Oxalá ouvísseis hoje a sua voz: / Não fecheis os corações como em Meriba! (Sl 94,8) – R.
Proclamação do Evangelho de Jesus Cristo segundo Lucas – Naquele tempo, 9Jesus contou esta parábola para alguns que confiavam na sua própria justiça e desprezavam os outros: 10“Dois homens subiram ao templo para rezar: um era fariseu, o outro cobrador de impostos. 11O fariseu, de pé, rezava assim em seu íntimo: ‘Ó Deus, eu te agradeço porque não sou como os outros homens, ladrões, desonestos, adúlteros, nem como este cobrador de impostos. 12Eu jejuo duas vezes por semana e dou o dízimo de toda a minha renda’. 13O cobrador de impostos, porém, ficou a distância e nem se atrevia a levantar os olhos para o céu; mas batia no peito, dizendo: ‘Meu Deus, tem piedade de mim, que sou pecador!’ 14Eu vos digo, este último voltou para casa justificado, o outro não. Pois quem se eleva será humilhado e quem se humilha será elevado”. – Palavra da salvação.
Reflexão:
A Quaresma é um tempo propício para intensificarmos nossas orações, conscientes de que a oração é o caminho para entrar em contato com a verdade mais profunda de nós mesmos, onde a luz do próprio Deus está presente.

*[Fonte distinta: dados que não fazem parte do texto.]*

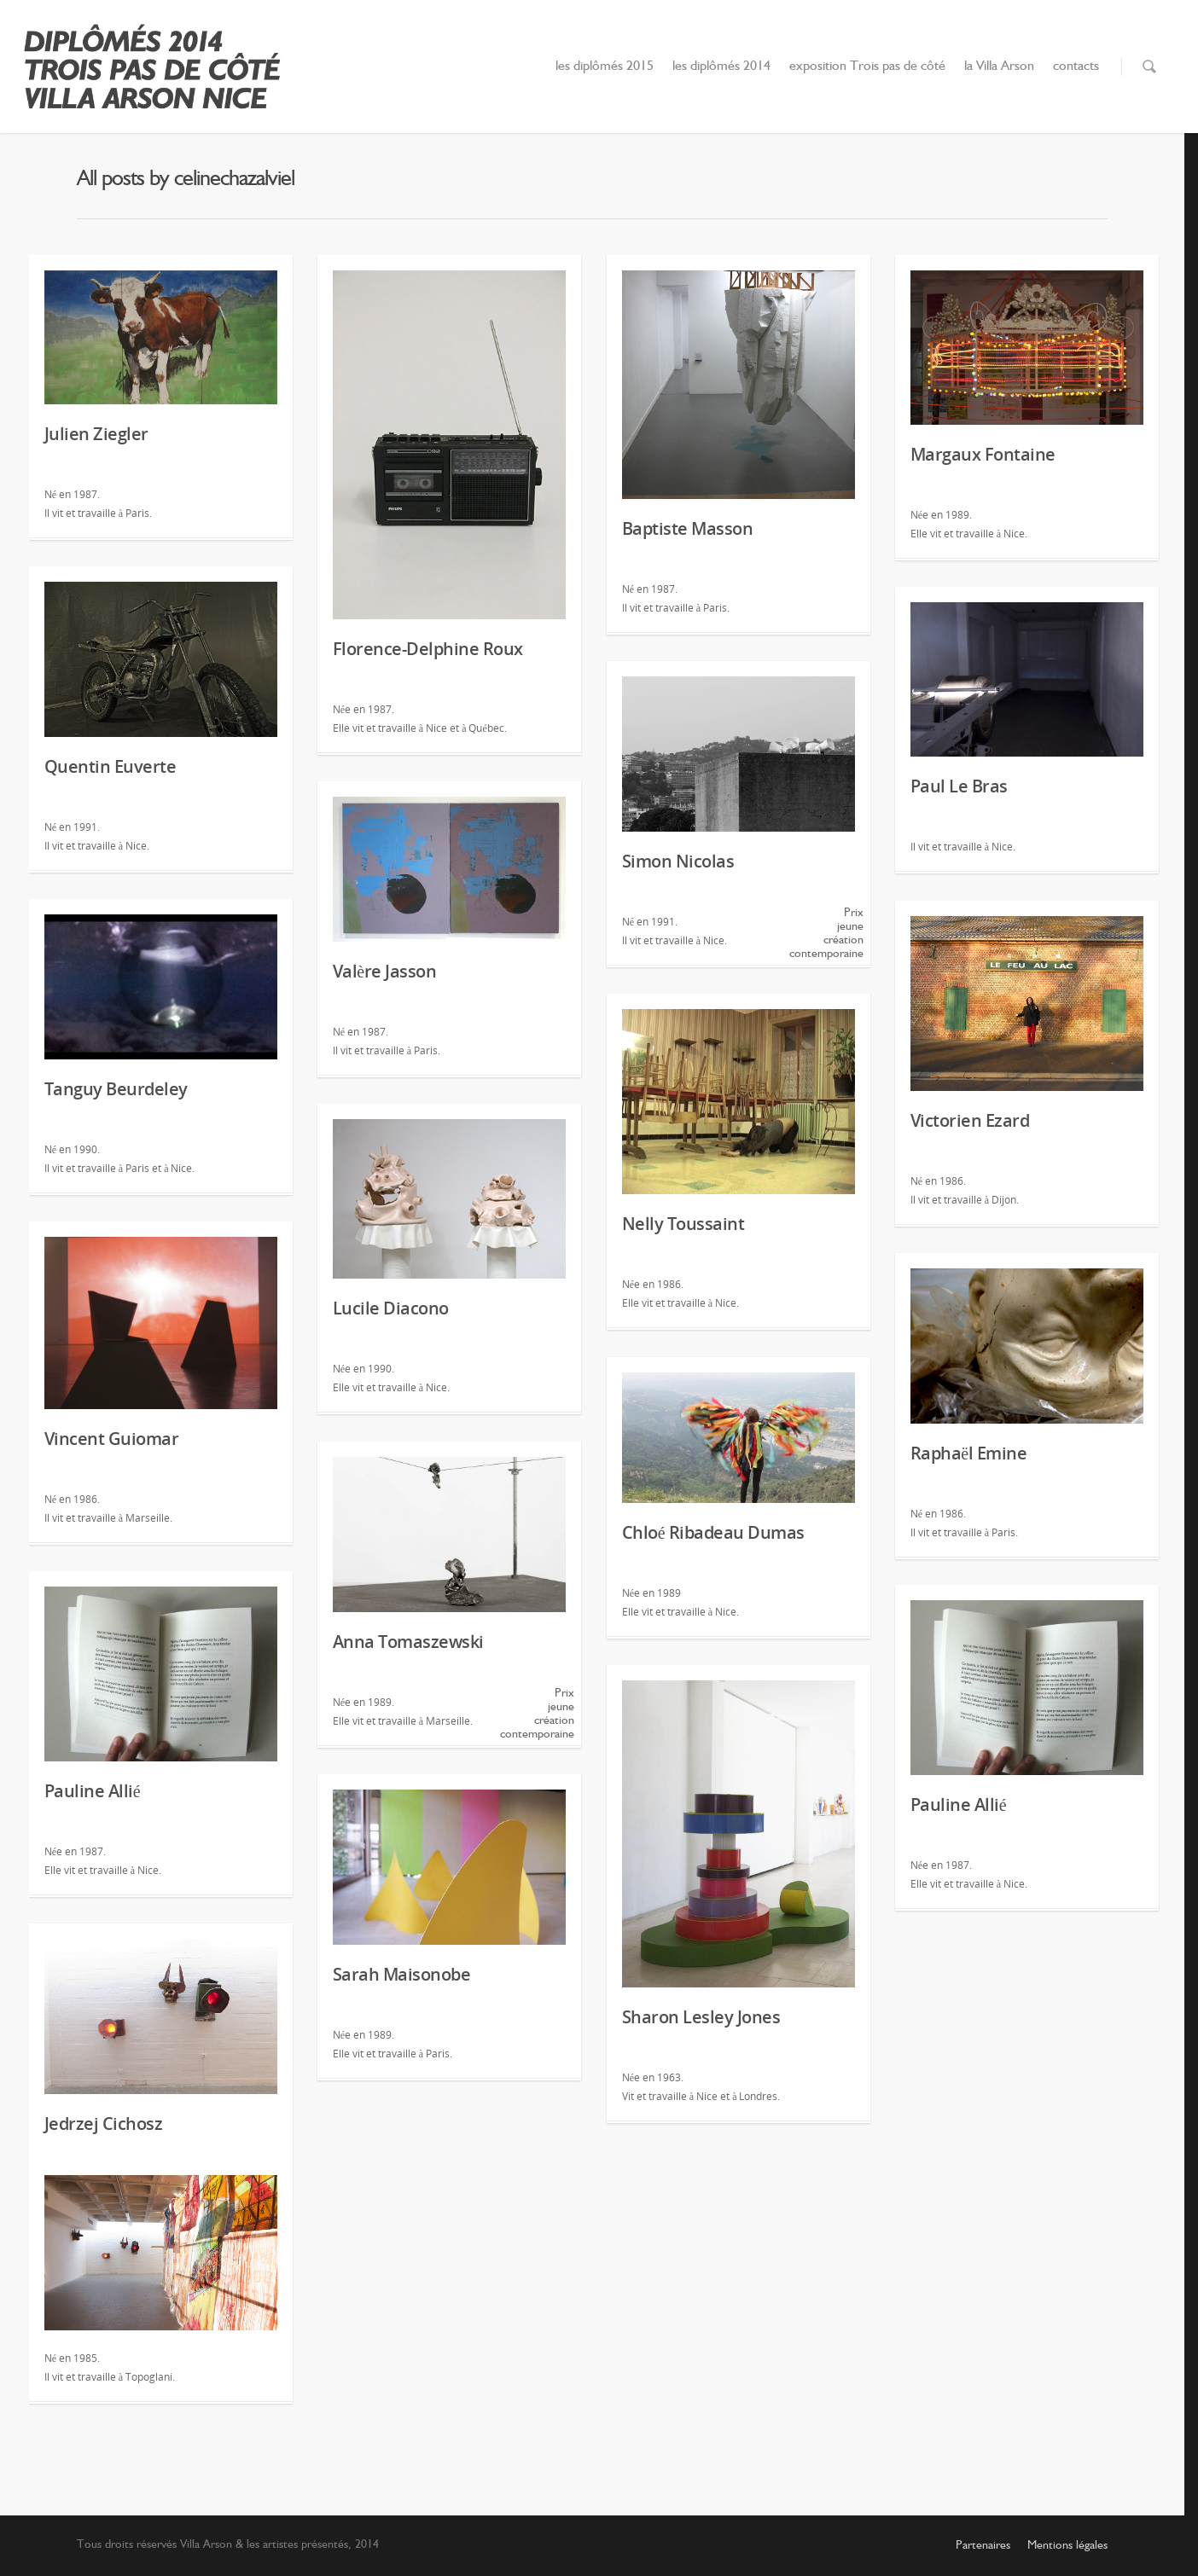 The width and height of the screenshot is (1198, 2576). I want to click on Pauline Allié, so click(92, 1790).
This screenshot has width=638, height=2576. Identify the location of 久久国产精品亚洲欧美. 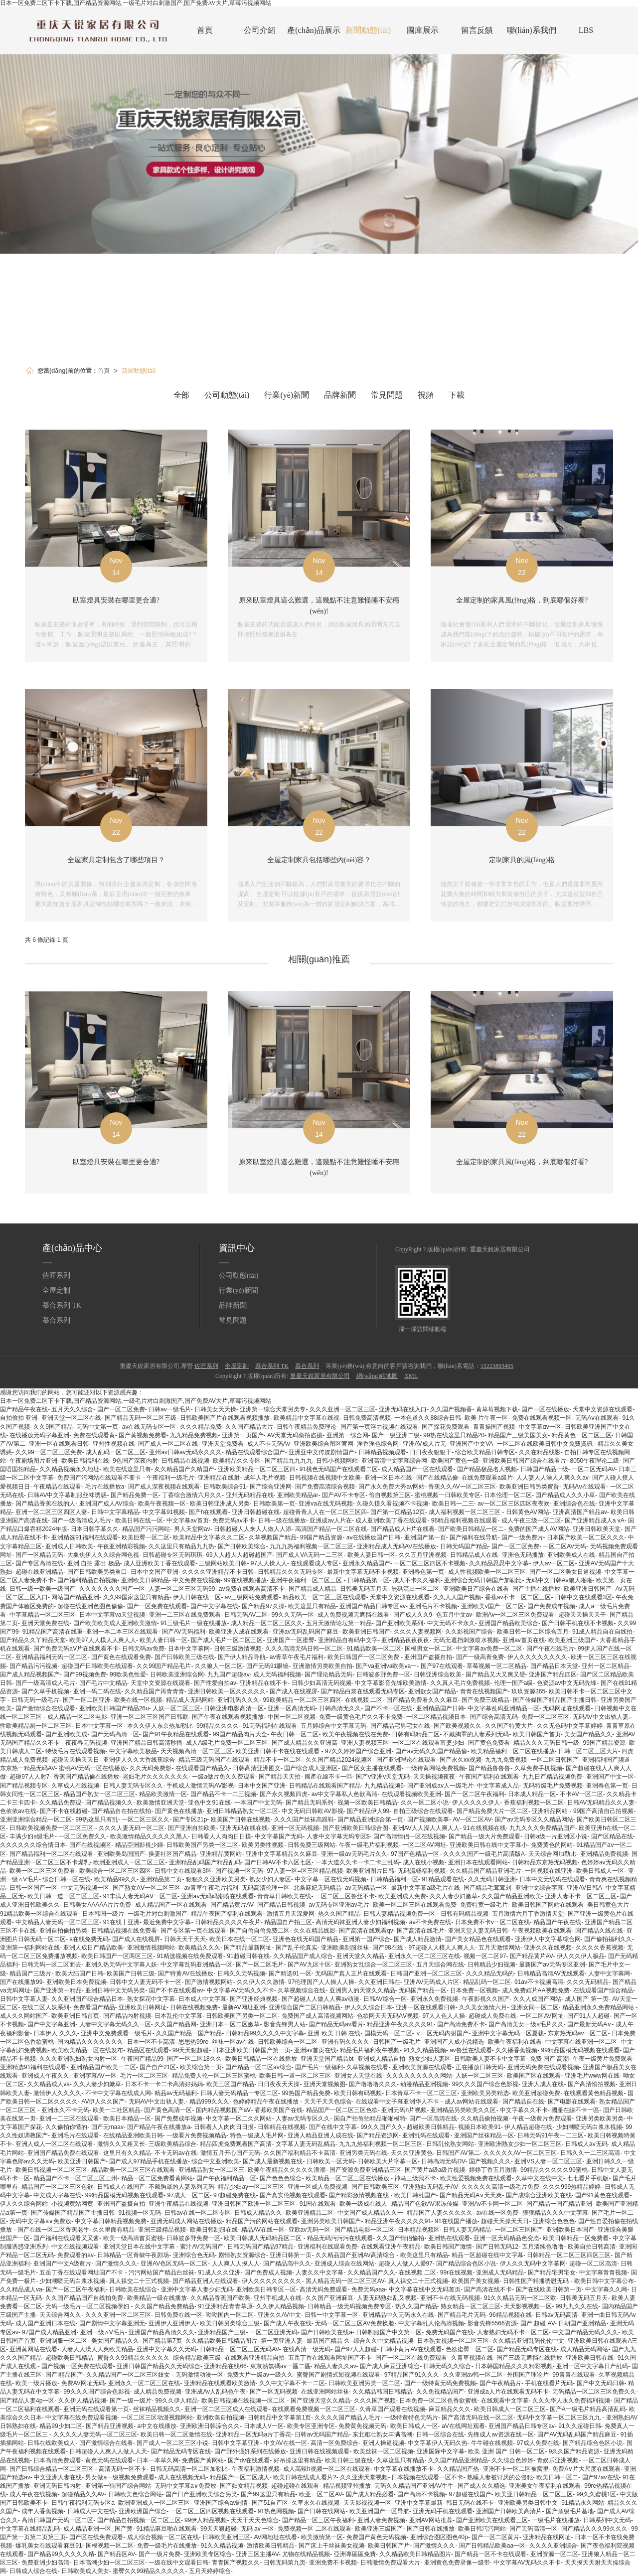 (511, 1896).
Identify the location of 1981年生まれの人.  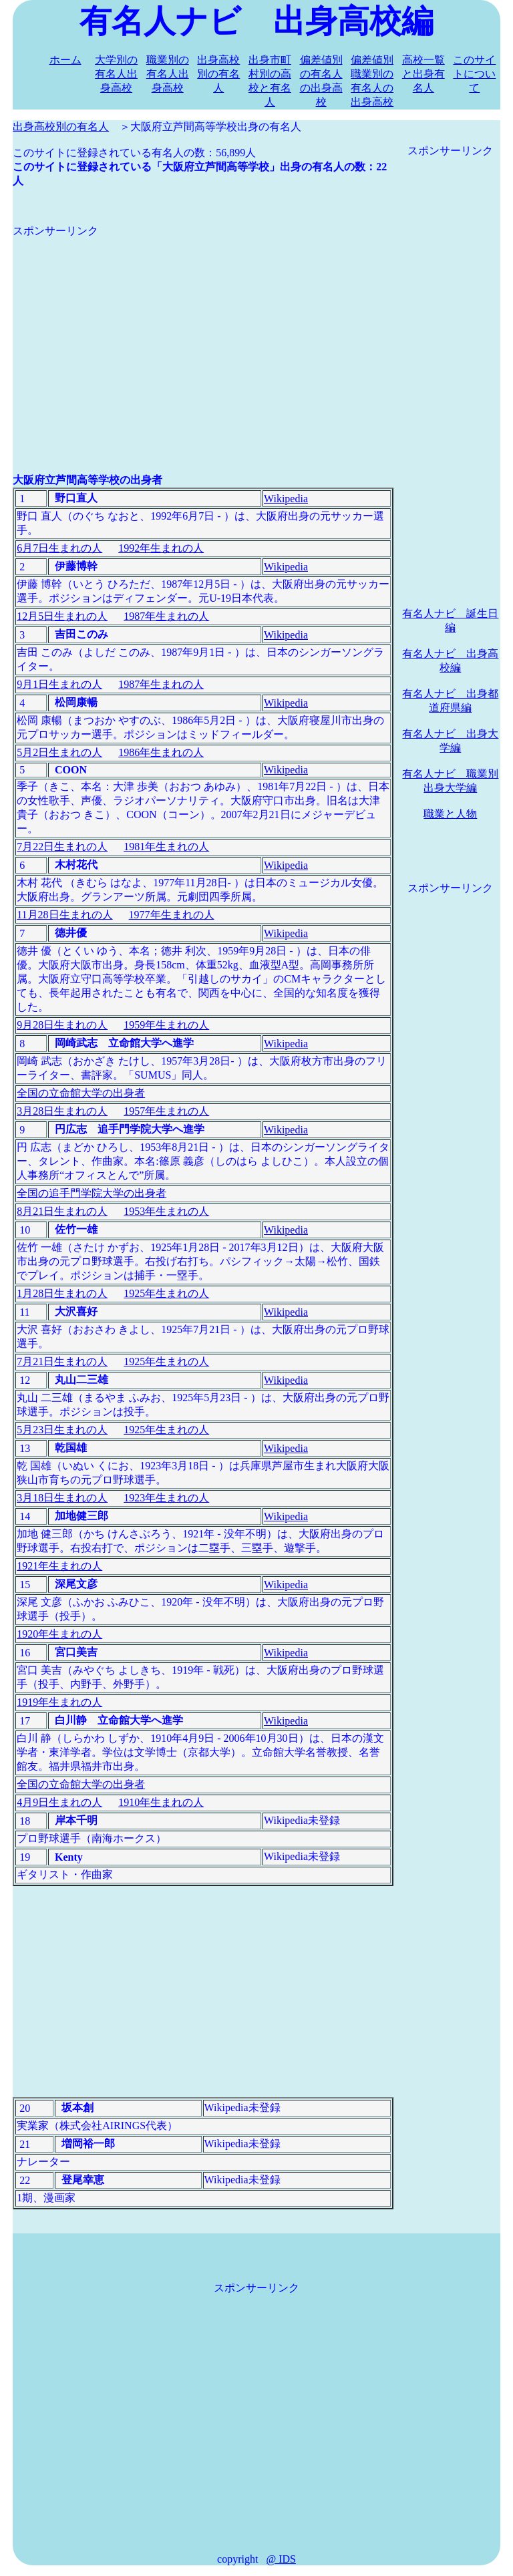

O Evangelho hoje proposto para a nossa meditação recorda exatamente isso. Ao nos recolhermos para a oração e entrarmos em diálogo com Deus, acabamos por revelar o que há de mais profundo no nosso coração. Alguns, humildemente, expressam seus arrependimentos e preocupações, reconhecendo que Deus é o farol que os guia para um porto seguro. Outros podem manifestar sua autossuficiência e incapacidade de confiar plenamente em Deus, demonstrando que sua oração é superficial e formal, feita por uma obrigação ritual sem sentido.